(This is a guest post)
When applying for any form of credit, such as a credit card or a loan, it is very likely that the lender will carry out a credit check on you. This means using a credit reference agency to look into your credit history and using your overall credit score to determine whether or not you are a risk to the lender and what type and limits of credit you should be given access to.
There is quite a lot riding on the information contained in your credit file, as it could mean the difference between an approved credit application and a rejected one. Putting aside all the other information included in your credit file for a moment, let’s focus on the credit score.
When you look at your own credit report, which you can do for free or for a small fee from a credit reference agency like Experian, Callcredit or Equifax, there are two parts of your file you will be given access to. The first is the report itself, containing all the information about you and your credit history, and the second is your credit score. You credit score usually takes the form of a three digit number, and it will be somewhere in between 300 and 850. The higher the score, the better your credit rating and the more likely you are to be accepted when you apply for credit cards and other types of credit. The lower your score, the more of a risk a lender will see you as being and the more likely you are to be rejected.

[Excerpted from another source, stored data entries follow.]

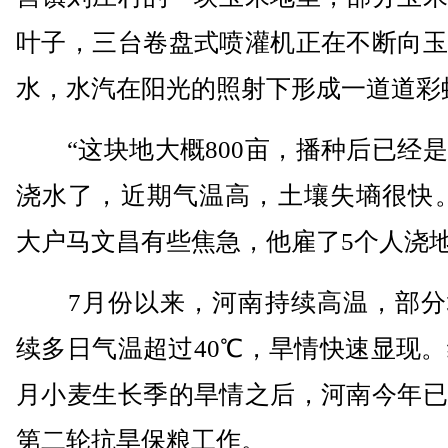
叶子，三台卷盘式喷灌机正在不断向玉
水，水汽在阳光的照射下形成一道道彩
“这块地大概800亩，播种后已经是
浇水了，近期气温高，土壤失墒很快。
大户马文昌有些焦急，他雇了5个人浇
7月份以来，河南持续高温，部分
续多日气温超过40℃，旱情快速显现。
月小麦生长季的旱情之后，河南今年已
第二轮抗旱保粮工作。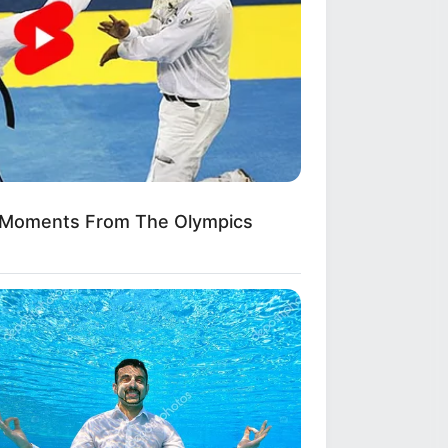
 Moments From The Olympics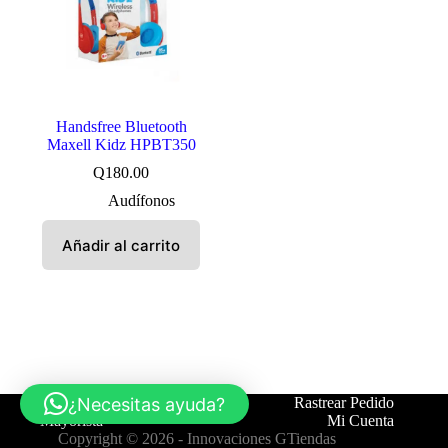
Handsfree Bluetooth
Maxell Kidz HPBT350
Q
180.00
Audífonos
Añadir al carrito
¿Necesitas ayuda?
Tienda
Contáctanos
Rastrear Pedido
Mayorista
Mi Cuenta
Copyright © 2026 -
Innovaciones GTiendas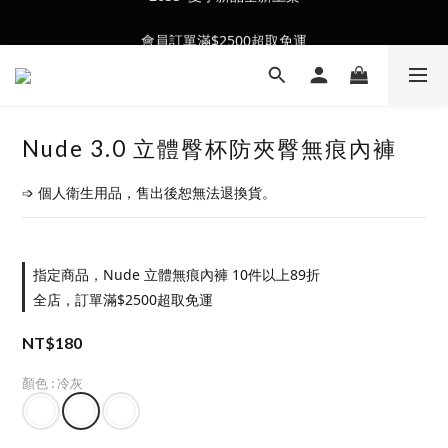
會員訂單滿$2500超取免運
會員訂單滿$2500超取免運
Nude 3.0 立體臀杯防夾臀無痕內褲
➩ 個人衛生用品，售出後恕無法退換貨。
指定商品，Nude 立體無痕內褲 10件以上89折
全店，訂單滿$2500超取免運
NT$180
顏色
: 冷灰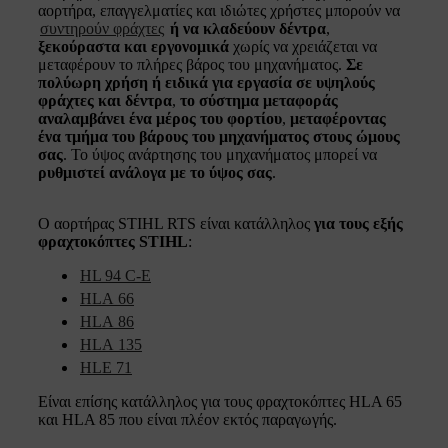
αορτήρα, επαγγελματίες και ιδιώτες χρήστες μπορούν να
συντηρούν φράχτες
ή να κλαδεύουν δέντρα
,
ξεκούραστα και εργονομικά
χωρίς να χρειάζεται να
μεταφέρουν το πλήρες βάρος του μηχανήματος.
Σε
πολύωρη χρήση ή ειδικά για εργασία σε υψηλούς
φράχτες και δέντρα
,
το σύστημα μεταφοράς
αναλαμβάνει ένα μέρος του φορτίου
,
μεταφέροντας
ένα τμήμα του βάρους του μηχανήματος στους ώμους
σας
. Το ύψος ανάρτησης του μηχανήματος μπορεί να
ρυθμιστεί ανάλογα με το ύψος σας
.
Ο αορτήρας STIHL RTS είναι κατάλληλος
για τους εξής
φραχτοκόπτες STIHL
:
HL 94 C-E
HLA 66
HLA 86
HLA 135
HLE 71
Είναι επίσης κατάλληλος για τους φραχτοκόπτες HLA 65
και HLA 85 που είναι πλέον εκτός παραγωγής.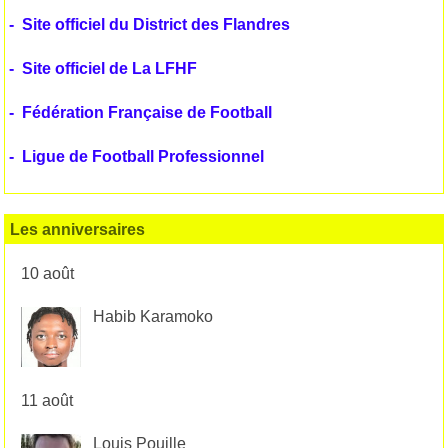
-
Site officiel du District des Flandres
-
Site officiel de La LFHF
-
Fédération Française de Football
-
Ligue de Football Professionnel
Les anniversaires
10 août
Habib Karamoko
11 août
Louis Pouille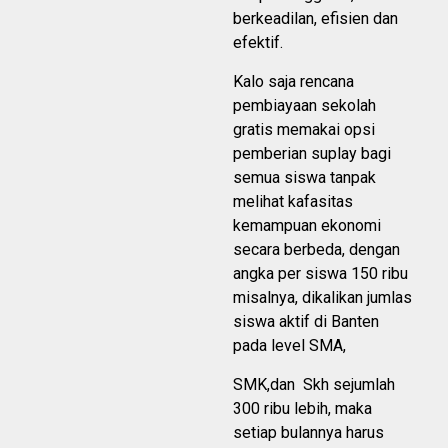
berkeadilan, efisien dan
efektif.
Kalo saja rencana
pembiayaan sekolah
gratis memakai opsi
pemberian suplay bagi
semua siswa tanpak
melihat kafasitas
kemampuan ekonomi
secara berbeda, dengan
angka per siswa 150 ribu
misalnya, dikalikan jumlas
siswa aktif di Banten
pada level SMA,
SMK,dan Skh sejumlah
300 ribu lebih, maka
setiap bulannya harus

If you look up your credit file using more than one credit reference agency, you might notice that your credit score is different. This is because there is no one score or central database that all reference agencies and all lenders use – they each look at different criteria and use different formulas to work out your score. However, most credit reference agencies will look at the following five factors in order to come up with a score for you:
- New credit
- Type of credit used
- Length of your credit history
- Amounts owed
- Payment history
The last two of this list of five are the most important, accounting for 30 percent and 35 percent respectively of your total credit score. If you miss a payment or owe a lot of money, you could find that your credit score is lower than you, as well as lenders, would like.
Free Money Minute says
Thank you for the explanation, good to know more about your credit situation. If possible, I avoid credit, but it is what it is.